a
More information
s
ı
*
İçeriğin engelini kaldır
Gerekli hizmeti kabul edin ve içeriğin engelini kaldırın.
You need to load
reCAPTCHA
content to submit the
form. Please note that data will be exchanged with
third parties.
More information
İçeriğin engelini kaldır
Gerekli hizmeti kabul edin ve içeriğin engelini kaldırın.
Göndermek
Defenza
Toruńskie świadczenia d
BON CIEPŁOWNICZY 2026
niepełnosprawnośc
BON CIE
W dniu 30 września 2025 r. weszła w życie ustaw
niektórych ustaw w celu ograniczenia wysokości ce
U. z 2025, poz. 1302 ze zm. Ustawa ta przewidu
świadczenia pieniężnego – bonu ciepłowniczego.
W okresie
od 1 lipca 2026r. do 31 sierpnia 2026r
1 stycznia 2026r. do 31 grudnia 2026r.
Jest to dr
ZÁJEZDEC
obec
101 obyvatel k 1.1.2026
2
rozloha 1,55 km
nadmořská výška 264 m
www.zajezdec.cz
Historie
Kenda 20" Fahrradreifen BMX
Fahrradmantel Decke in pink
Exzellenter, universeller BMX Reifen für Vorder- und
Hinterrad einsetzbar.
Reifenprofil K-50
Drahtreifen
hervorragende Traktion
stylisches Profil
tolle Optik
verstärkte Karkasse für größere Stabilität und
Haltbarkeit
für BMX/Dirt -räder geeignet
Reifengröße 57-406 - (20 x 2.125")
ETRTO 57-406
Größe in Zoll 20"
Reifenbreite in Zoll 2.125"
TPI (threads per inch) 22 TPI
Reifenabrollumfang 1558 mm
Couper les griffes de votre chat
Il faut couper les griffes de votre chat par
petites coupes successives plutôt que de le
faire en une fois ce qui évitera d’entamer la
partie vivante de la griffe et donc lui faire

#### Work to be completed
Return only the lines of the records in which the string "votre" appears.

#### Output below
Couper les griffes de votre chat
Il faut couper les griffes de votre chat par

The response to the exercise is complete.